Nezih Uzel’in kitapta sıklıkla dile getirdiği husus yeni kurulan devletin yasaklarla işe koyulup, koca bir tasavvufi birikimi yok saymasıydı. Bu durum 50’li yıllara kadar devam etmiştir. Özellikle ihtifallerin tekrar başlaması çok sancılı bir süreçtir. Zira “devir yasaklama devirlerinin devamı, yönetim, yönetimlerin en gaddarıydı.” Bu durumda ikili üçlü, dörtlü beşli şekilde sahneye çıkılmalıydı. Kendi kendilerine “ayin” yapacaklar ama dışarıya karşı “gösteri” diyeceklerdi. Kendi hislerini, duygularını, yüzlerce yıllık birikimlerini ortaya serecekler, dışarıya “turistik şov” yapacaklar, “ibadet” derecesinde ciddi ve yoğun program olacak, yönetim ise onları yabancılara karşı “laik Cumhuriyetin artistleri” diye sunacaktı. (s.47) Bütün bu seremoninin başında ise Necmeddin Efendi vardı ve tüm bu dengeleri gözetmek zorunda idi. 1957 yılının aralık başında, yaşayan son Mevlevi ailelerin de katıldığı Haydarpaşa tren istasyonundan kalkan tren ve aralarında Niyazi Sayın, Halil Can, Hayri Tümer, Kani Karaca, Sadeddin Heper, Ulvi Erguner, Gavsi ve Resuhi Baykara gibi çok kıymetli isimlerin bulunduğu ihtifal icra heyeti kusursuz bir ihtifal programı gerçekleştirirler. Bu ihtifal “Cumhuriyetin İlk Mevlevîleri”nin sırtlarında hırka isimli siyah cübbeleri ve başlarında keçe külah sikkeleri ile yaptıkları tarihi bir programdır.

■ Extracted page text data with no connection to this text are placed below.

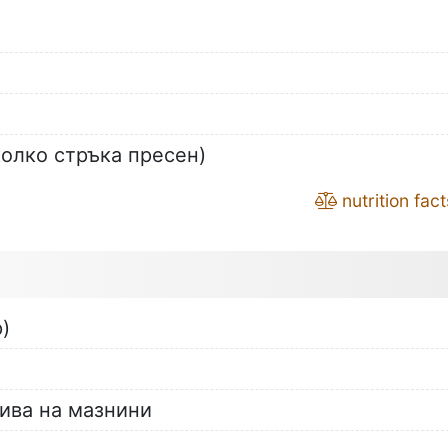
колко стръка пресен)
nutrition fact
)
чива на мазнини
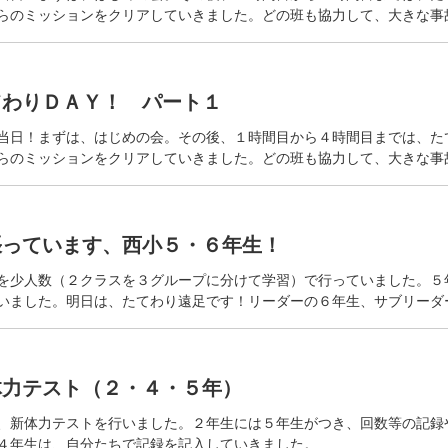
らのミッションをクリアしていきました。どの班も協力して、大きな事
たてわりＤＡＹ！ パート１
当日！まずは、はじめの会。その後、１時間目から４時間目までは、たて
らのミッションをクリアしていきました。どの班も協力して、大きな事
頑張っています、西小５・６年生！
を少人数（２クラスを３グループに分けて学習）で行っていました。５
いました。明日は、たてわり遠足です！リーダーの６年生、サブリーダ
新体力テスト（２・４・５年）
、新体力テストを行いました。２年生には５年生がつき、回数等の記録
４年生は、自分たちで記録を記入していきました。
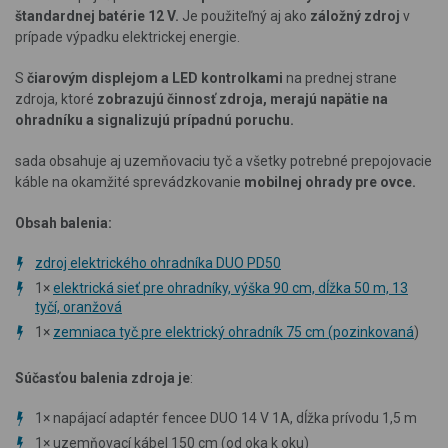
štandardnej batérie 12 V.
Je použiteľný aj ako
záložný zdroj
v
prípade výpadku elektrickej energie.
S
čiarovým displejom a LED kontrolkami
na prednej strane
zdroja, ktoré
zobrazujú činnosť zdroja, merajú napätie na
ohradníku a signalizujú prípadnú poruchu.
sada obsahuje aj uzemňovaciu tyč a všetky potrebné prepojovacie
káble na okamžité sprevádzkovanie
mobilnej ohrady pre ovce.
Obsah balenia:
zdroj elektrického ohradníka DUO PD50
1×
elektrická sieť pre ohradníky, výška 90 cm, dĺžka 50 m, 13
tyčí, oranžová
1×
zemniaca tyč pre elektrický ohradník 75 cm (pozinkovaná
)
Súčasťou balenia zdroja je
:
1×
napájací adaptér fencee DUO 14 V 1A, dĺžka prívodu 1,5 m
1×
uzemňovací kábel 150 cm (od oka k oku)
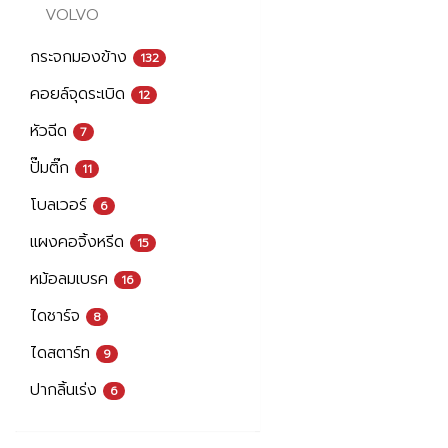
VOLVO
กระจกมองข้าง
132
คอยล์จุดระเบิด
12
หัวฉีด
7
ปั๊มติ๊ก
11
โบลเวอร์
6
แผงคอจิ้งหรีด
15
หม้อลมเบรค
16
ไดชาร์จ
8
ไดสตาร์ท
9
ปากลิ้นเร่ง
6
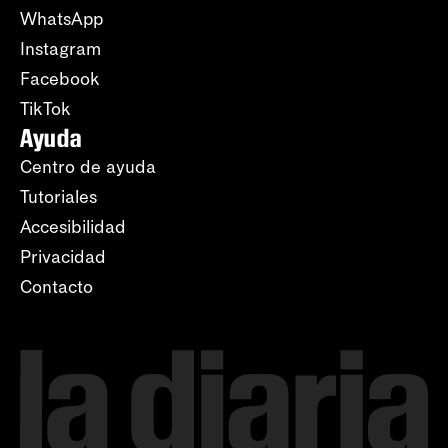
WhatsApp
Instagram
Facebook
TikTok
Ayuda
Centro de ayuda
Tutoriales
Accesibilidad
Privacidad
Contacto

Bu dönemin yasaklı yılların başlarında yaşanan hadise ise ibret vericidir. Necmeddin Efendi’nin tekkede yapılan zikir, meşk ya da icra faaliyeti sonrasında ifadesi alınır. Denir ki “şarkı söylemişsin arada Allah Allah demişsin” Kendi evinde, evkaftan kalan tekkesinde yapılan Allah demeye ruhsat vermeyen sistemden çıkılsa da şeyh efendi kimi zaman yarı şaka yarı ciddi “burası tekke burada Allah denmez” der, bıyık altından gülermiş. Nezih Uzel’e ve evvel giden tüm zevat-ı kirama rahmet olsun.